I'm working on a program that solves for the roots of a quadratic equation. I was able to get the first root in the root1 subroutine. However, when I try to solve for the second root in root2, the "/2a" part of the quadratic formula keeps yielding NaN.
Here's the code:
INCLUDE Irvine32.inc
INCLUDE macros.inc
.data
a real8 ?
b real8 ?
cc real8 ?
a2 real8 ?
b2 real8 ?
cc2 real8 ?
two real8 2.0
four real8 4.0
two2 real8 2.0
four2 real8 4.0
ten real8 1000.0
num real8 10.0
.code
main PROC
finit
mWrite "Enter coefficient (a): "
call ReadFloat
fst a
fstp a2
mWrite "Enter coefficient (b): "
call ReadFloat
fst b
fstp b2
mWrite "Enter coefficient (c): "
call ReadFloat
fst cc
fstp cc2
mWrite "Roots: "
call root1
call Crlf
call root2
;call showfpustack
exit
main ENDP
root1 PROC
; b^2
fld b
fmul b
fchs ; flip sign
fst b
; 4 * a * c
fld four
fmul a
fmul cc
fchs
fsub b
fsqrt
fst four
fld b
fchs
fsqrt
fchs
fadd four
fst b
fld two
fmul a
fst two
fld b
fdiv two
call WriteFloat
call showfpustack
ret
root1 endp
root2 PROC
fld b2
fmul b2
fchs
fst b2
fld four2
fmul a2
fmul cc2
fchs
fsub b2
fsqrt
fst four2
fld b2
fchs
fsqrt
fchs
fsub four2
fst b2
call Crlf
call WriteFloat
fld two2
fmul a2
fst two2
fld b2
fdiv two2
call showfpustack
ret
root2 endp
end main
I was able to verify the results of previous calculations. It's just this part that I'm having trouble with.

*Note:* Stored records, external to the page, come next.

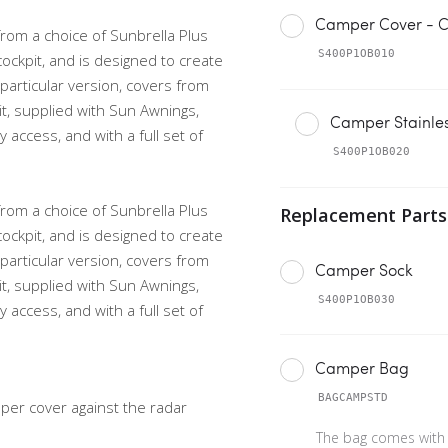
Camper Cover - C
from a choice of Sunbrella Plus
S400P1OB010
cockpit, and is designed to create
s particular version, covers from
it, supplied with Sun Awnings,
Camper Stainles
access, and with a full set of
S400P1OB020
from a choice of Sunbrella Plus
cockpit, and is designed to create
s particular version, covers from
Camper Sock
it, supplied with Sun Awnings,
S400P1OB030
access, and with a full set of
Camper Bag
BAGCAMPSTD
er cover against the radar
The bag comes with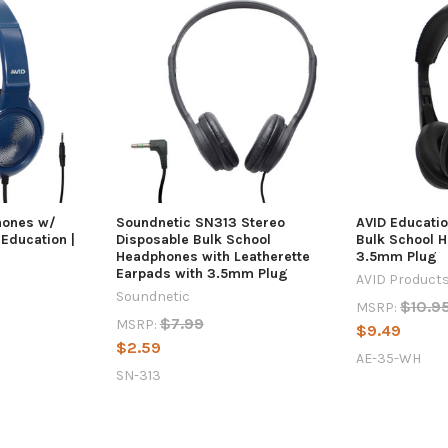
hones w/
Soundnetic SN313 Stereo
AVID Educati
Education |
Disposable Bulk School
Bulk School 
Headphones with Leatherette
3.5mm Plug
Earpads with 3.5mm Plug
AVID Product
Soundnetic
$10.9
MSRP:
$7.99
MSRP:
$9.49
$2.59
AE-35-WH
SN-313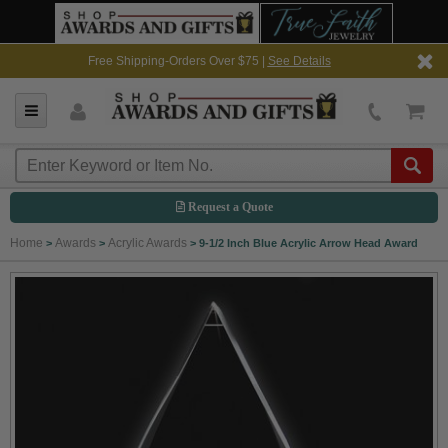
Free Shipping-Orders Over $75 |
See Details
Request a Quote
Home
Awards
Acrylic Awards
>
>
>
9-1/2 Inch Blue Acrylic Arrow Head Award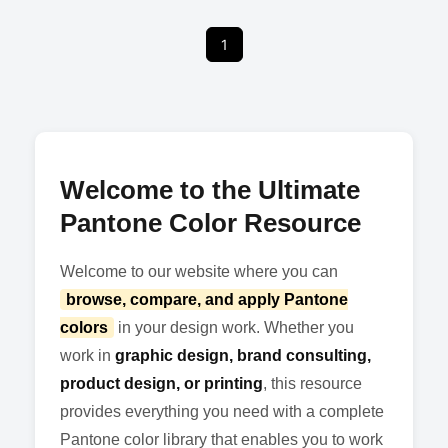
1
Welcome to the Ultimate
Pantone Color Resource
Welcome to our website where you can
browse, compare, and apply Pantone
colors
in your design work. Whether you
work in
graphic design, brand consulting,
product design, or printing
, this resource
provides everything you need with a complete
Pantone color library that enables you to work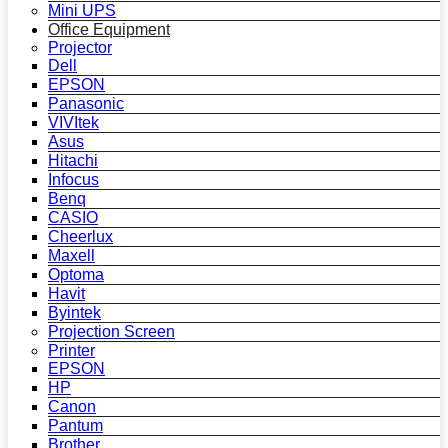
Mini UPS
Office Equipment
Projector
Dell
EPSON
Panasonic
VIVItek
Asus
Hitachi
Infocus
Benq
CASIO
Cheerlux
Maxell
Optoma
Havit
Byintek
Projection Screen
Printer
EPSON
HP
Canon
Pantum
Brother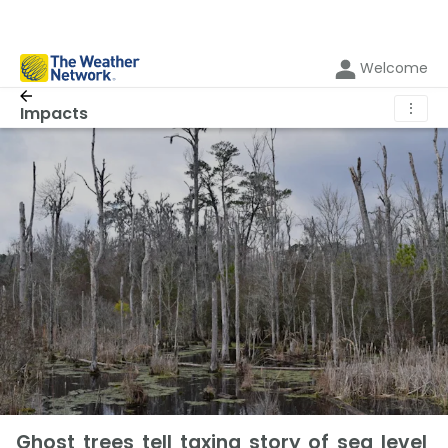
Welcome
⋮
Impacts
Ghost trees tell taxing story of sea level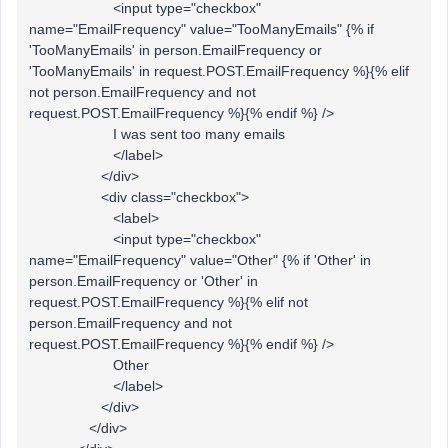
<input type="checkbox"
name="EmailFrequency" value="TooManyEmails" {% if
'TooManyEmails' in person.EmailFrequency or
'TooManyEmails' in request.POST.EmailFrequency %}{% elif
not person.EmailFrequency and not
request.POST.EmailFrequency %}{% endif %} />
I was sent too many emails
</label>
</div>
<div class="checkbox">
<label>
<input type="checkbox"
name="EmailFrequency" value="Other" {% if 'Other' in
person.EmailFrequency or 'Other' in
request.POST.EmailFrequency %}{% elif not
person.EmailFrequency and not
request.POST.EmailFrequency %}{% endif %} />
Other
</label>
</div>
</div>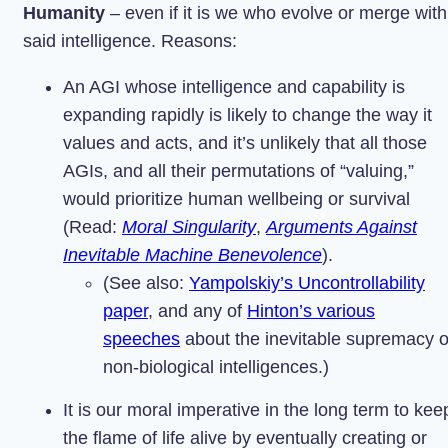
Humanity
– even if it is we who evolve or merge with
said intelligence. Reasons:
An AGI whose intelligence and capability is
expanding rapidly is likely to change the way it
values and acts, and it’s unlikely that all those
AGIs, and all their permutations of “valuing,”
would prioritize human wellbeing or survival
(Read:
Moral Singularity
,
Arguments Against
Inevitable Machine Benevolence
).
(See also:
Yampolskiy’s Uncontrollability
paper
, and any of
Hinton’s various
speeches
about the inevitable supremacy o
non-biological intelligences.)
It is our moral imperative in the long term to kee
the flame of life alive by eventually creating or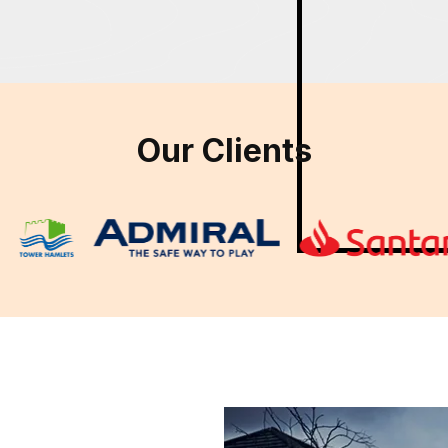
Our Clients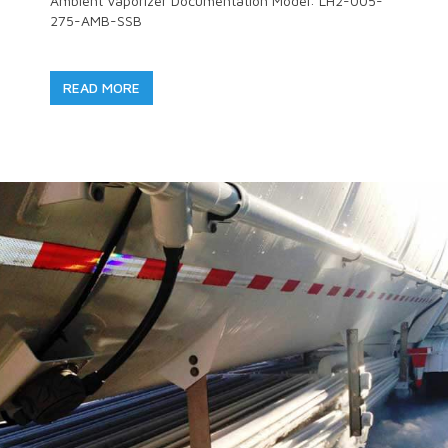
Ambient Vaporizer Documentation Model: LH2-005-
275-AMB-SSB
READ MORE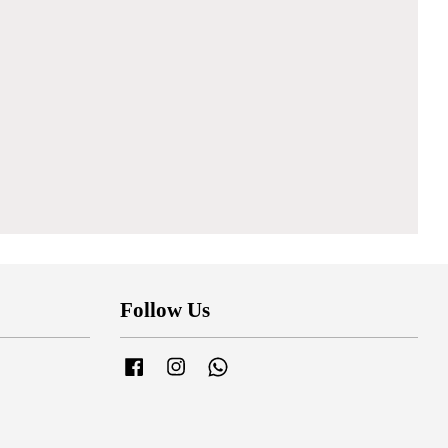
Follow Us
Facebook
Instagram
Whatsapp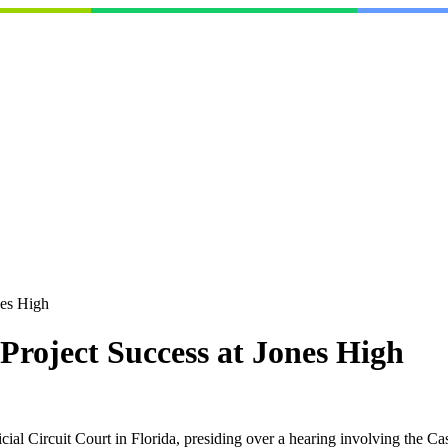
nes High
Project Success at Jones High
icial Circuit Court in Florida, presiding over a hearing involving the 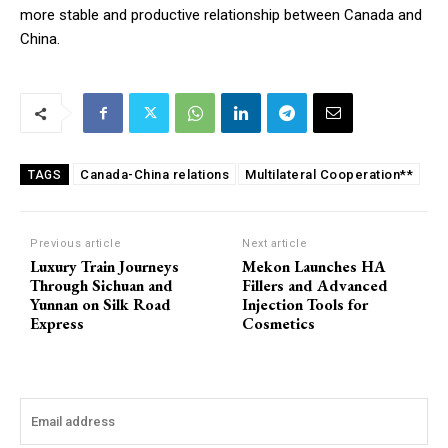
more stable and productive relationship between Canada and
China.
Canada-China relations
Multilateral Cooperation**
TAGS
Previous article
Next article
Luxury Train Journeys
Mekon Launches HA
Through Sichuan and
Fillers and Advanced
Yunnan on Silk Road
Injection Tools for
Express
Cosmetics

Instead of speculating about why you get a NAN, I'll walk you through the code that you need to write in order to calculate the roots of the quadratic equation.
You see that you don't need any constants in memory nor do you need multiple copies of the inputs a, b, and c.
Reset the FPU environment
fninit
Store an interesting constant that we will re-use muliple times:
fld a ; (st0) a
fadd st0 ; (st0) a + a == 2a
Calculating D = b^2 - 4ac
fld b ; (st0) b (st1) 2a
fmul st0 ; (st0) b * b == b^2 (st1) 2a
fld c ; (st0) c (st1) b^2 (st2) 2a
fmul st2 ; (st0) c * 2a == 2ac (st1) b^2 (st2) 2a
fadd st0 ; (st0) 2ac + 2ac == 4ac (st1) b^2 (st2) 2a
fsubp ; (st0) b^2 - 4ac == D (st1) 2a
Here we need to test if D is not negative because no roots exist for D<0.
ftst ; This compares st0 to 0.0 and sets flags C3, C2, and C0
fnstsw ax ; Copies those flags to AX
sahf ; Copies those flags to EFLAGS
jp IsUnordered ; This should not happen
jc IsNegative ; This is very possible
We can take the square root only if D is not negative.
fsqrt ; (st0) sqrt(D) (st1) 2a
Going for the 1st root R1:
fld b ; (st0) b (st1) sqrt(D) (st2) 2a
fchs ; (st0) -b (st1) sqrt(D) (st2) 2a
fsub st1 ; (st0) -b - sqrt(D) (st1) sqrt(D) (st2) 2a
fdiv st2 ; (st0) (-b - sqrt(D)) / 2a == R1 (st1) sqrt(D) (st2) 2a
Going for the 2nd root R2:
fld b ; (st0) b (st1) R1 (st2) sqrt(D) (st3) 2a
fchs ; (st0) -b (st1) R1 (st2) sqrt(D) (st3) 2a
fadd st2 ; (st0) -b - sqrt(D) (st1) R1 (st2) sqrt(D) (st3) 2a
fdiv st3 ; (st0) (-b - sqrt(D)) / 2a == R2 (st1) R1 (st2) sqrt(D) (st3) 2a
At this point the FPU register stack has only 4 entries:
st3 = 2a
st2 = sqrt(D)
st1 = R1
st0 = R2
Please note that nowhere in this code did I have to store anything back in memory. Working with the FPU is a matter of careful planning. Re-arranging an expression is often advantageous and re-using previously calculated values is always a win.